Glenn Olson

Profile
- Position: Blocking back

Personal information
- Born: March 31, 1916 Colo, Iowa, U.S.
- Died: November 1982 (age 66)
- Listed height: 6 ft 0 in (1.83 m)
- Listed weight: 195 lb (88 kg)

Career information
- High school: Colo (IA)
- College: Iowa

Career history
- Cleveland Rams (1940);
- Stats at Pro Football Reference

= Glenn Olson =

American football player (1916–1982)

Glenn Earl "Red" Olson (March 31, 1916 - November 1982) was an American football blocking back.

Olson was born at Colo, Iowa, in 1916. He played college football as a fullback and blocking halfback for Iowa from 1935 to 1938.

In October 1940, Olson signed with the Cleveland Rams of the National Football League (NFL). He appeared in two NFL games with the Rams. He sustained a knee injury and underwent surgery after the season.

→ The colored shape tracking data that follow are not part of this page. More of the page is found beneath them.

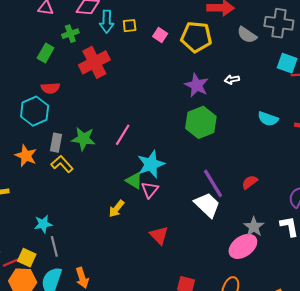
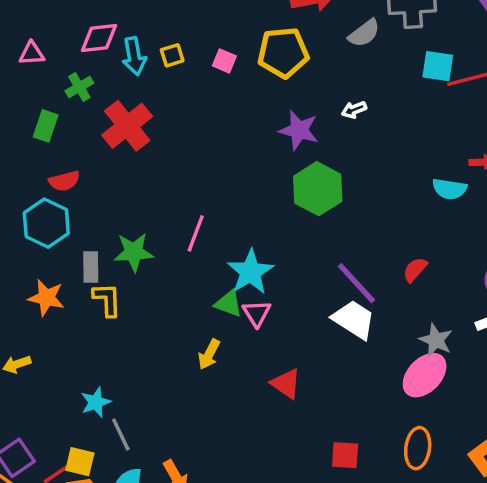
gray semicircle: (247, 35) -> (364, 33), turned -60
cyan semicircle: (268, 119) -> (449, 189), moved
yellow L-shape: (62, 164) -> (107, 300), turned 50

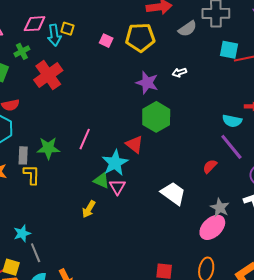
yellow square: (172, 55) -> (67, 29), moved, turned 32
purple line: (356, 283) -> (231, 147), moved
red triangle: (286, 384) -> (134, 144), moved

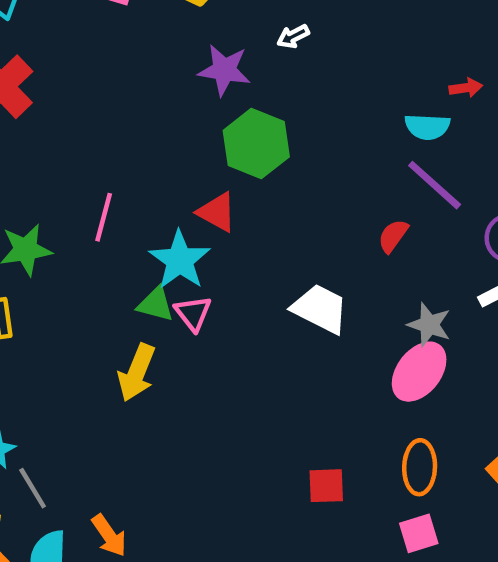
yellow arrow: (89, 209) -> (137, 373), size x1.4

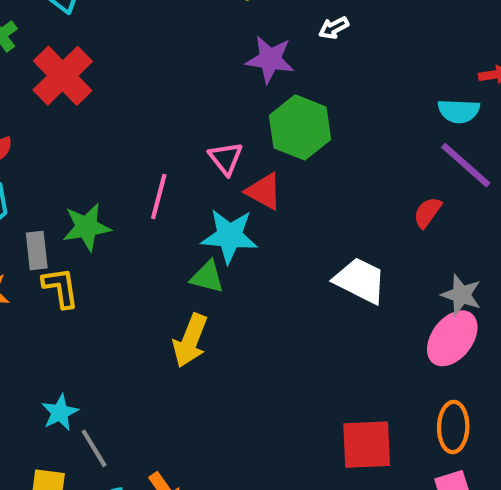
cyan star: (180, 260) -> (229, 236), turned -30
pink triangle: (193, 313) -> (226, 158), moved
red square: (326, 486) -> (367, 445), size x1.5

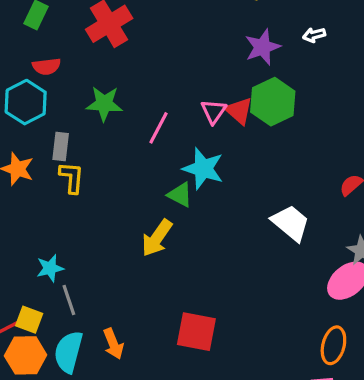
purple star: (270, 59) -> (263, 47), turned 30
red triangle: (264, 191) -> (239, 111), moved
green star: (87, 227) -> (104, 104), moved
red square: (367, 445) -> (196, 332), moved

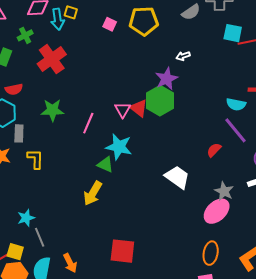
purple star: (263, 47) -> (166, 79), moved
gray rectangle: (61, 146) -> (19, 133), moved

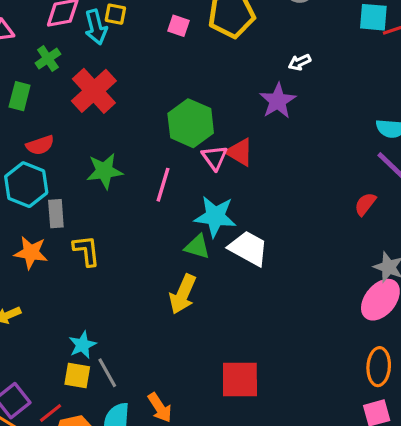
green hexagon: (160, 101) -> (191, 123), moved
white trapezoid: (177, 177) -> (248, 248), moved
yellow square: (15, 252) -> (77, 376), moved

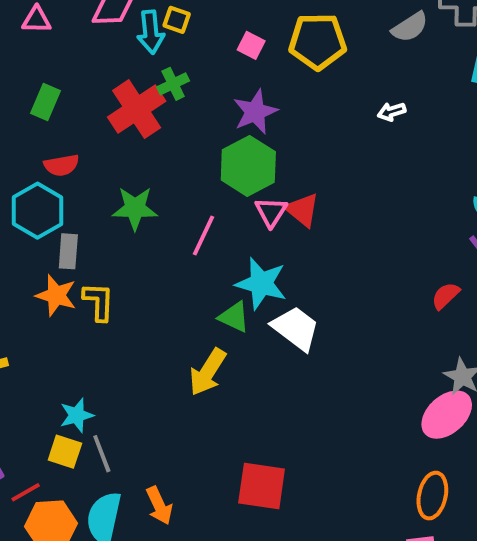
green cross: (48, 59) -> (173, 84), moved
purple star: (278, 101) -> (255, 112), moved
orange star: (31, 253) -> (56, 295), moved

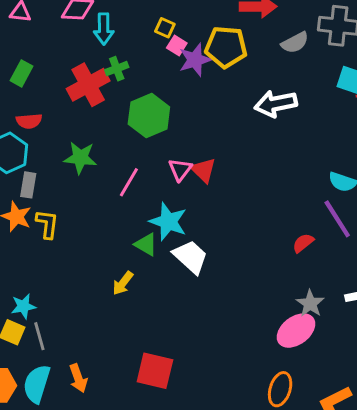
yellow square: (177, 20) -> (165, 28), moved
purple star: (255, 112) -> (195, 60), moved
white arrow: (392, 112) -> (276, 104), size x2.0
green hexagon: (248, 166) -> (149, 116), moved
yellow arrow: (208, 372) -> (123, 283), size x0.7

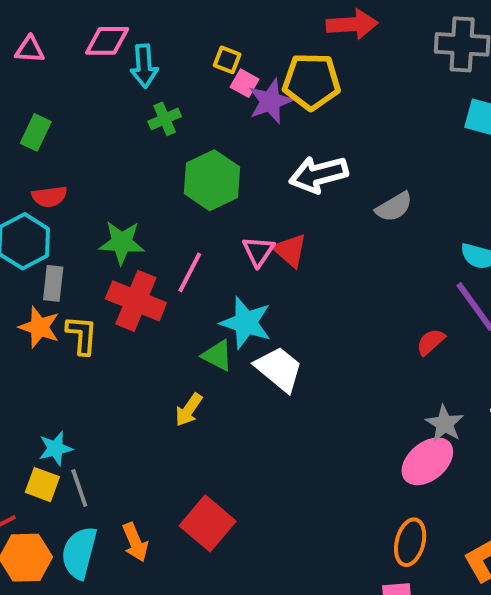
gray semicircle: (295, 43) -> (394, 207), moved
red cross: (88, 85) -> (136, 301), moved, turned -36
white arrow: (276, 104) -> (319, 174), moved
red square: (155, 371) -> (208, 523), moved, turned 30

Olson also played for the Columbus Bullies of the American Football League in 1941 and for the Hollywood Bears of the Pacific Coast Professional Football League in 1942.

During World War II, he served in the United States Navy. He later returned to Colo where he worked at the family tire and service station. He died in 1982 at age 66.